[Xweb-developers] Re: Changes to XWeb

SourceForge Headquarters 1320 Columbia Street Suite 310 San Diego, CA 92101 +1 (858) 422-6466

[moved to the dev list -- for those tuning in: Hendrik submitted a few 
patches and I plan to do some changes to XWeb together with Jon 
(mentioned below). I tried to add some hints about the preceeding 
discussions, it was only two mails back and forth]

Hendrik Lipka wrote:

>Wednesday, November 5, 2003, 2:51:30 PM, you wrote:
>
>  
>
>>I have thought about making big architectural changes for a long time by
>>now, up to a complex processing model with streams, meta-data, 
>>multi-plexing and others. But a first step would be getting closer to 
>>the model of Lagoon or Transmorpher with simple one input, one output 
>>processors in a queue and implicit SAX- to ASCII-stream conversions.
>>    
>>
>
>Personally, I'm happy with the current model. Its easy to unterstand, and
>fulfills most needs, I think.
>  
>
It is limiting, e.g. you can't do things like first XSLT, then SVG 
transformation. Same for FOP. And you can't combine the power of UNIX 
tools into the process by running stuff like sed or scripting languages 
at some stages. Freemarker would be another thing I'd like to support 
(http://freemarker.sourceforge.net/).

To do this properly, XWeb needs a general notion of a toolchain, not 
just for XSLT.

>>Some pointers:
>>- http://transmorpher.inrialpes.fr/docs/compare.html
>>- http://meganesia.int.gu.edu.au/~pbecker/xweb/processingModel.html
>>    
>>
>
>Interesting read.
>
>  
>
>>But it would probably be handy for people who want to manage the whole
>>process around this with Ant -- like the ftp or http uploads, maybe
>>    
>>
>
>Sound like me :)
>
>  
>
>>My suspicion is that you will end up rendering again quite often. But at
>>least in the situation of a typo-fix and similar local changes it should 
>>be ok. We would need a way to define extra dependencies, though -- at 
>>    
>>
>
>Something like a <depenson> element below the entries should do. When a
>style changes, everything is rebuild, otherwiese the dependencies are used.
>  
>
Yes, that was what I was thinking of.

>>Libraries needed in 1.3, which are part of 1.4:
>>- RegExp library like ORO
>>    
>>
>
>I think ORO is the most complete RegEx library around, and its only 65k.
>  
>
The main thing I'd like to get rid of is Xerces since it is so huge. Do 
you know how close the ORO API is to the JDK 1.4 RegEx approach?
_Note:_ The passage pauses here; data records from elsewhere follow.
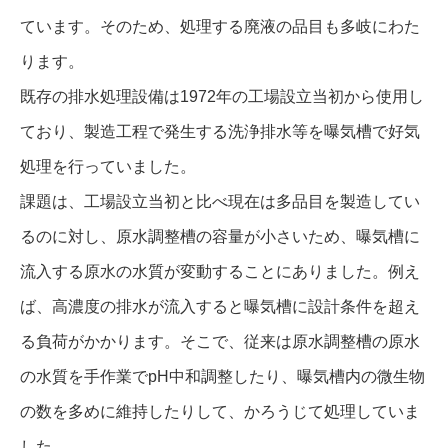
ています。そのため、処理する廃液の品目も多岐にわた
ります。
既存の排水処理設備は1972年の工場設立当初から使用し
ており、製造工程で発生する洗浄排水等を曝気槽で好気
処理を行っていました。
課題は、工場設立当初と比べ現在は多品目を製造してい
るのに対し、原水調整槽の容量が小さいため、曝気槽に
流入する原水の水質が変動することにありました。例え
ば、高濃度の排水が流入すると曝気槽に設計条件を超え
る負荷がかかります。そこで、従来は原水調整槽の原水
の水質を手作業でpH中和調整したり、曝気槽内の微生物
の数を多めに維持したりして、かろうじて処理していま
した。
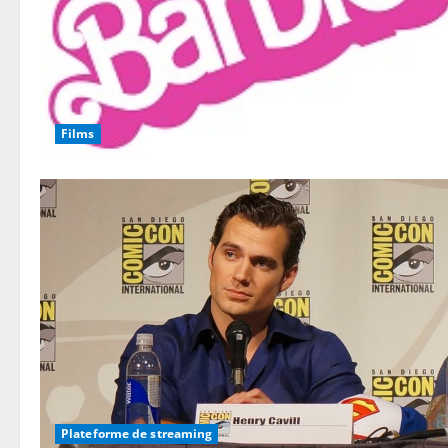
Films
Plateforme de streaming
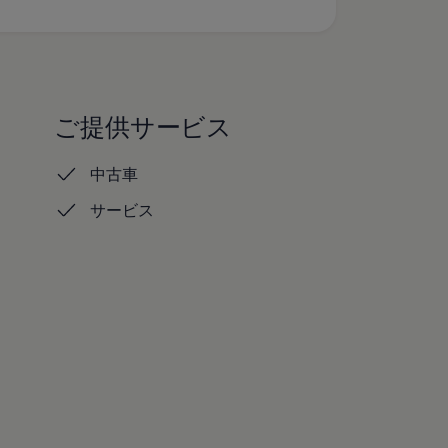
ご提供サービス
中古車
サービス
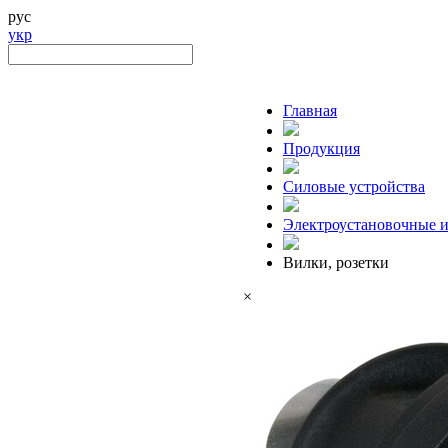
рус
укр
Главная
Продукция
Силовые устройства
Электроустановочные и
Вилки, розетки
×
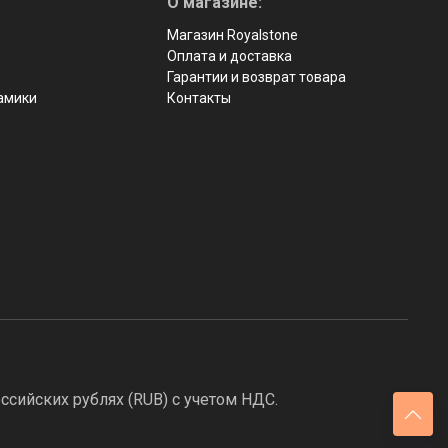
О магазине:
Магазин Royalstone
Оплата и доставка
Гарантии и возврат товара
рамики
Контакты
ссийских рублях (RUB) с учетом НДС.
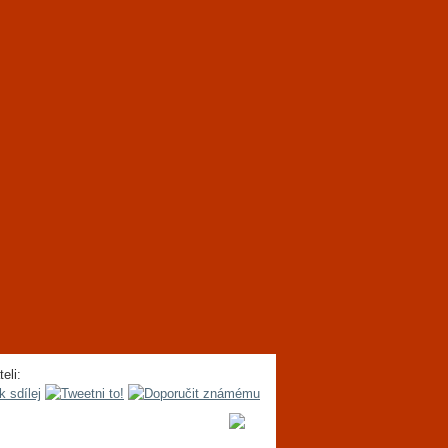
teli:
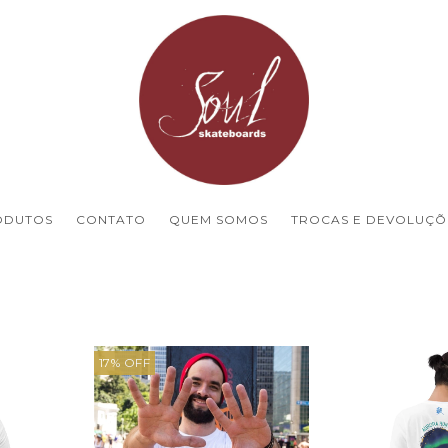
ODUTOS
CONTATO
QUEM SOMOS
TROCAS E DEVOLUÇÕ
17
%
OFF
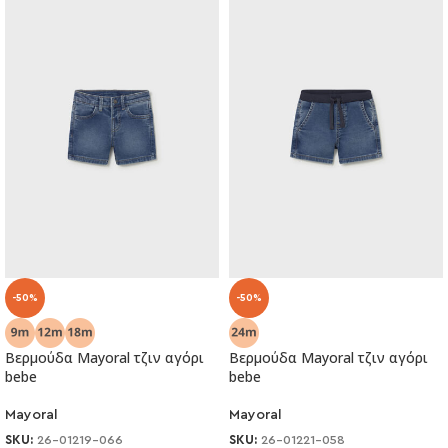
-50%
-50%
Βερμούδα Mayoral τζιν αγόρι
Βερμούδα Mayoral τζιν αγόρι
bebe
bebe
Mayoral
Mayoral
SKU:
26-01219-066
SKU:
26-01221-058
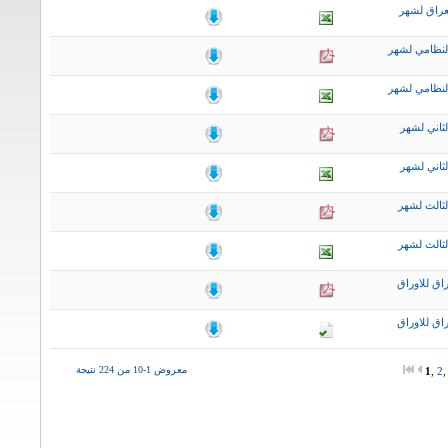
عراق لشهر
لنظامي لشهر
لنظامي لشهر
ثاني لشهر
ثاني لشهر
لثالث لشهر
لثالث لشهر
اق للاوراق
اق للاوراق
معروض 1-10 من 224 نتيجة
1
,
2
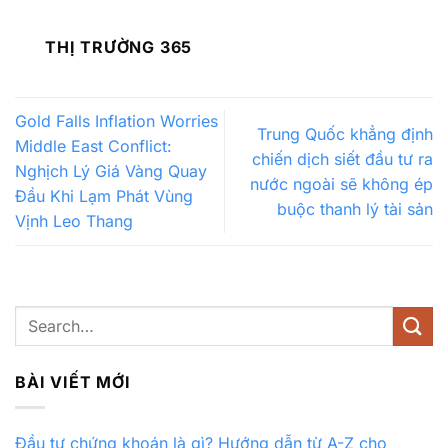
THỊ TRƯỜNG 365
Gold Falls Inflation Worries
Trung Quốc khẳng định
Middle East Conflict:
chiến dịch siết đầu tư ra
Nghịch Lý Giá Vàng Quay
nước ngoài sẽ không ép
Đầu Khi Lạm Phát Vùng
buộc thanh lý tài sản
Vịnh Leo Thang
BÀI VIẾT MỚI
Đầu tư chứng khoán là gì? Hướng dẫn từ A-Z cho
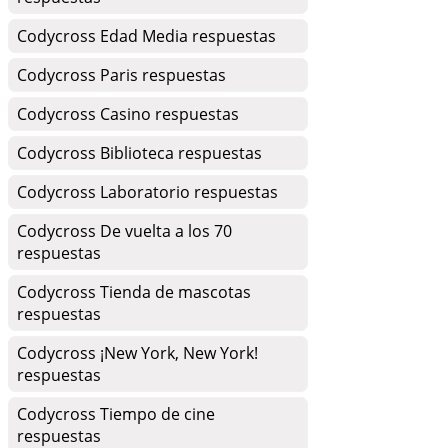
Codycross Edad Media respuestas
Codycross Paris respuestas
Codycross Casino respuestas
Codycross Biblioteca respuestas
Codycross Laboratorio respuestas
Codycross De vuelta a los 70
respuestas
Codycross Tienda de mascotas
respuestas
Codycross ¡New York, New York!
respuestas
Codycross Tiempo de cine
respuestas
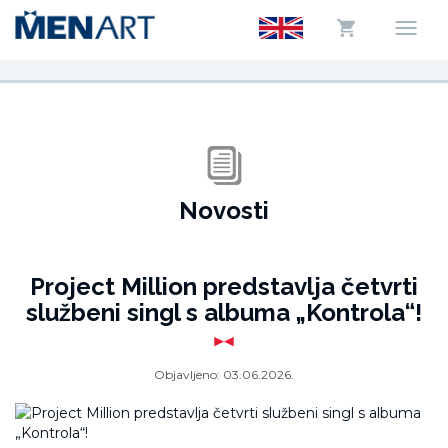
Novosti
Project Million predstavlja četvrti
službeni singl s albuma „Kontrola“!
Objavljeno:
03.06.2026.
>>- something for logging like log4j
>>    
>>
>
>Log4J ist also one of the most complete loggers, and not _that_ large.
>  
>
It is not just about size, it is also about being mainstream. But of 
course Jakarta is reasonably mainstream and there are other things I 
might want to use from them, e.g. the CLI or FileUpload stuff from 
Commons. The Commons Logging package might be a good idea, too -- esp. 
in the case we want to go a mixed 1.3/1.4 route.

>>- something for image output like JIMI (another bigger lib in the 
>>current XWeb)
>>    
>>
>
>JDK1.4 has some image processing classes, but the ImageIO lib is still
>required :(
>  
>
ImageIO is part of the JDK -- I use it in some other programs to export 
PNGs and JPGs. No extra libraries needed. And the API is a lot nicer 
than JIMI or JAI (the latter being incredibly bad in design).

[discussing the idea of an <entryset>, which uses regular expressions or 
globbing and gets expanded to a number of <entry>s]

>>globbing bit might require writing some matcher of our own, but that is
>>easy, too.
>>    
>>
>
>You are really optimistic :) My first test case would be something like
>source='??some*.?htm?' target='$1next$2.html'
>Renaming just the extensions would be easier...
>  
>
You could always map it to something like "..some.*\..htm." and run the 
RegExp machinery. I find the glob format a lot easier for simple things 
like matching file names and I think there are many people who use XWeb 
but don't know much about RegExp. Forgetting to escape the dot would be 
a first problem.

[adding the file name also as id]

>>>My website has a list of downloads, and with such generated IDs I could
>>>make sure all links are indeed correct.
>>>      
>>>
>>Couldn't you just id the section (or better directory) and do a match on
>>"\\directory[id='downloads']\file"?
>>    
>>
>
>I wanted to generate the links just by giving the ID.
>  
>
I am a bit afraid of namespace pollution. If you just use a file name as 
ID, there are lots of IDs generated. And if you want to use the file 
name anyway, you can just put it into a URL. The internal linking 
feature of the generic stylesheet could be extended to evaluate 
something like href="!downloads/myFile.pdf". Admittably a bit more 
typing than just "!myFile.pdf", but as I said: the other option is a 
huge collection of IDs around.

Another option would be doing both with optional ID generation, possibly 
with an id pattern attribute on the <entryset>. This could look like this:

  <fileset sourceFiles="*.xml" targetFiles="$1.pdf" type="docbookPDF" 
ids="pdf_$1"/>

The @ids would be optional and no ids would be generated if it is missing.

>>Ok -- I don't think Jon is subscribed yet. Jon: can you make sure you
>>are on the list so we can all take it there? I suspect some of the old 
>>    
>>
>
>He was not on CC...
>  
>
My sentbox claims so. He should get this and we'll meet tomorrow anyway.

>>I'll go through the changes and might commit some to the trunk. After
>>that I'll post some update on the list.
>>    
>>
>
>I stay tuned.
>  
>
Back soon.

  Peter